Basics of bike modification

Remember when Bon Jovi said "I'm a cowboy, on a steel horse I ride"? Perhaps, he liked motorbikes almost as much as we do. And when you customise them to suit your needs, be it performance or cosmetic, they truly take on a unique identity, and that is usually why they are cherished possessions of their owners.

There are a lot of options out there, and here's what you should know before you start tinkering with your bike.

If you like your bike to stand out in terms of aesthetics, it's probably a good idea to apply a customised paintjob with a colour that appeals to your taste. Remember that chrome paints will make it look shiny, but also consider the possibility of scratches on chrome. If a custom paintjob is too expensive for you, there's always vinyl wraps available in a huge variety of matte and glossy colours and finishes.

Alex, a stunt performer and owner of a bike servicing shop, shared some tips for beginning modders.

"You want to start small. Headlights, tail lights, handlebars are the ones you should start with," he said.

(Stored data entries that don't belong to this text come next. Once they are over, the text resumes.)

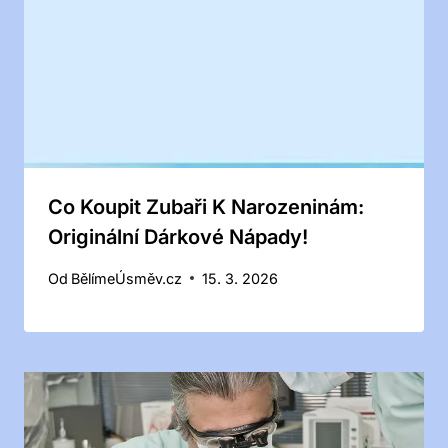
Co Koupit Zubaři K Narozeninám:
Originální Dárkové Nápady!
Od
BělímeÚsměv.cz
15. 3. 2026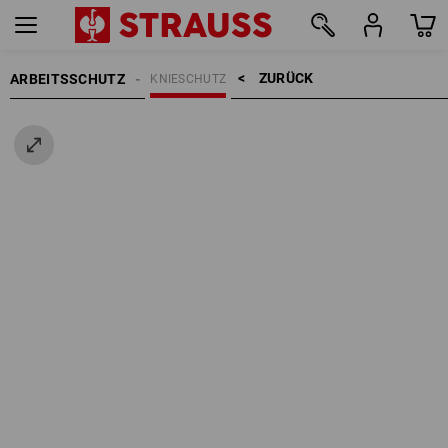
ZURÜCK    >
ARBEITSSCHUTZ
KNIESCHUTZ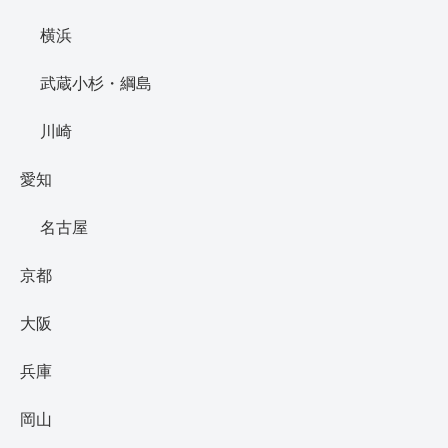
横浜
武蔵小杉・綱島
川崎
愛知
名古屋
京都
大阪
兵庫
岡山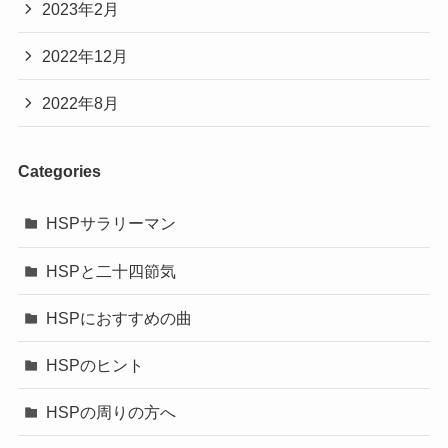
2023年2月
2022年12月
2022年8月
Categories
HSPサラリーマン
HSPと二十四節気
HSPにおすすめの曲
HSPのヒント
HSPの周りの方へ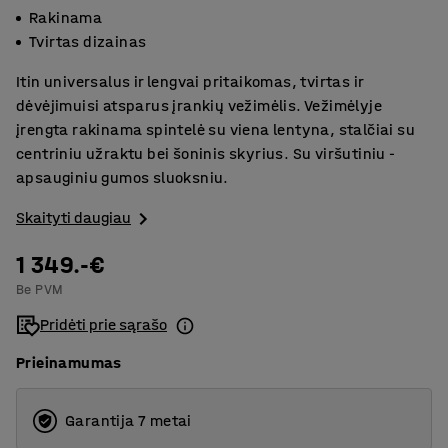
Rakinama
Tvirtas dizainas
Itin universalus ir lengvai pritaikomas, tvirtas ir
dėvėjimuisi atsparus įrankių vežimėlis. Vežimėlyje
įrengta rakinama spintelė su viena lentyna, stalčiai su
centriniu užraktu bei šoninis skyrius. Su viršutiniu -
apsauginiu gumos sluoksniu.
Skaityti daugiau
1 349.-€
Be PVM
Pridėti prie sąrašo
Prieinamumas
Garantija 7 metai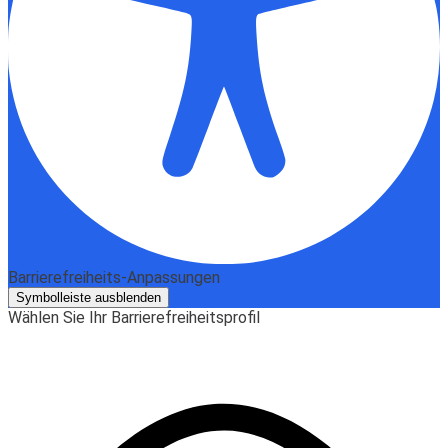
Barrierefreiheits-Anpassungen
Symbolleiste ausblenden
Wählen Sie Ihr Barrierefreiheitsprofil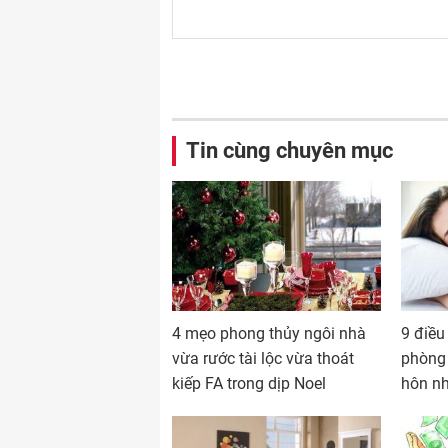
Tin cùng chuyên mục
4 mẹo phong thủy ngôi nhà
9 điều
vừa rước tài lộc vừa thoát
phòng
kiếp FA trong dịp Noel
hôn n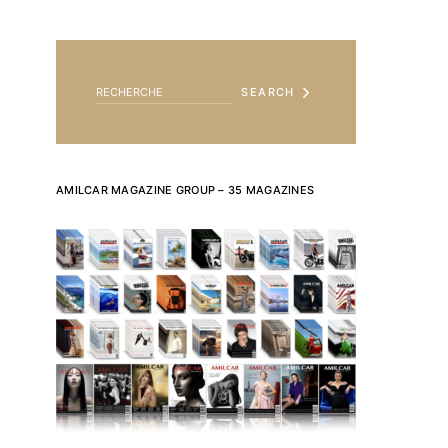
SEARCH FOR:
SEARCH
AMILCAR MAGAZINE GROUP – 35 MAGAZINES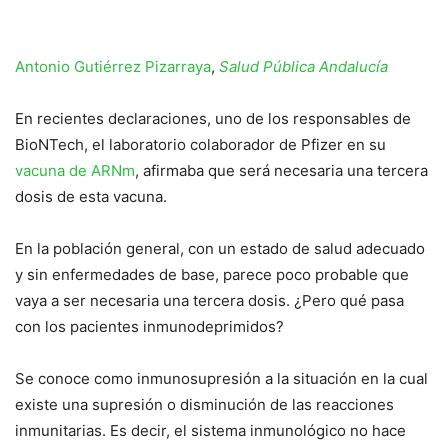
Antonio Gutiérrez Pizarraya
,
Salud Pública Andalucía
En recientes declaraciones, uno de los responsables de
BioNTech, el laboratorio colaborador de Pfizer en su
vacuna de ARNm
, afirmaba que será necesaria una tercera
dosis de esta vacuna.
En la población general, con un estado de salud adecuado
y sin enfermedades de base, parece poco probable que
vaya a ser necesaria una tercera dosis. ¿Pero qué pasa
con los pacientes inmunodeprimidos?
Se conoce como inmunosupresión a la situación en la cual
existe una supresión o disminución de las reacciones
inmunitarias. Es decir, el sistema inmunológico no hace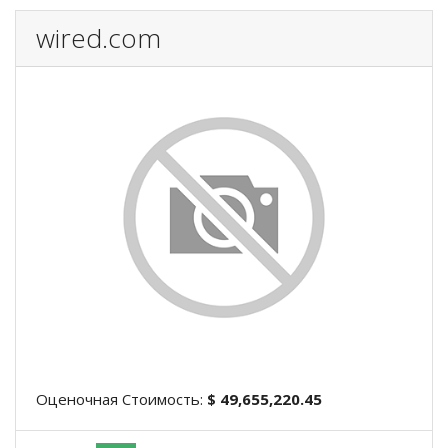
wired.com
Оценочная Стоимость:
$ 49,655,220.45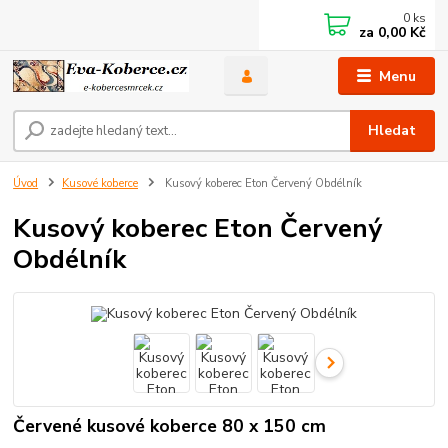
0
ks
za
0,00 Kč
Menu
Hledat
Úvod
Kusové koberce
Kusový koberec Eton Červený Obdélník
Kusový koberec Eton Červený
Obdélník
Červené kusové koberce 80 x 150 cm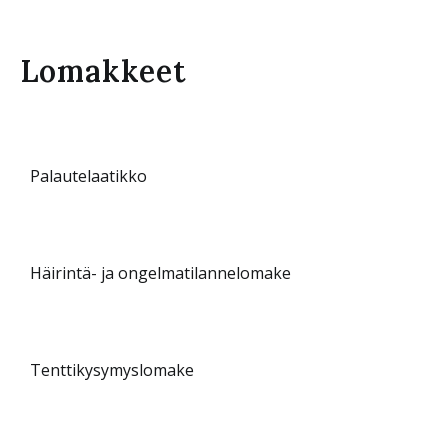
Lomakkeet
Palautelaatikko
Häirintä- ja
ongelmatilannelomake
Tenttikysymyslomake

The wheel lights will give you a very sci-fi vibe to your ride, the neon accent lights under the chassis will give you a retro or ghostly glamour. These beginner customisations will cost you around Tk 10,000.

You also have the option to customise the turn signals. The built-in ones usually stick out and are not all that flashy. Installing a custom LED signal will ensure that it's visible from a distance, in addition to fitting in well with the custom body modifications that you have just added.

A more practical customisation is the Fender Eliminator kit. The fenders that come on new motorcycles are bulky, ugly, and generally ruin the appearance of a motorcycle, and their elimination gives you a slim and edgy look that young riders appreciate. On top of that, the eliminator kit ensures that the rear light and turn lights are fit properly.

If you are more concerned about performance, your focus should be on mods like air filters and suspensions. Standard filters will certainly do the job but a performance air filter will ensure that your engine can get more air for combustion, thus boosting its performance. They might be a bit expensive, but their performance output will be more than worth it.

Performance suspensions on the other hand, which are configured to your specifications will improve the bike's handling, responsiveness, braking and overall ride quality.

However, it is very important to note that a number of engine and muffler customisations are not permitted, and therefore might get you into trouble with the police, which is why it is highly recommended that you consult a licensed mechanic before modding your bike. They will have all the information you need.

Adding a frame slider and an engine guard is as good idea as any. The engine guards are basically a bar of steel that separate the engine from the ground. In case of a crash, it ensures that there are no scratches or heavy brunt on the engine. A frame slider on the other hand, are small devices on the sides that are similar to roll bars. They keep the frame away from the ground in the event that the bike tips over.

If you want to really spice it up, you should go for a customised fork. But remember, this will not only change the overall look of the bike, it will also change the performance and the balance of the vehicle.

Last but not least, are the tyres, seats and handlebars. Leather accessories might look good, but the lighter ones will also scratch easily and will require regular conditioning treatment. Tyres will not only change the look, but will directly influence the balance and performance, as tires dictate how much grip your bike has with the road. Always choose tyres that support the terrain you drive on. Avoid tyres that do not properly fit with your wheels since they will affect the handling.

And remember, safety should always be a priority, even with mods.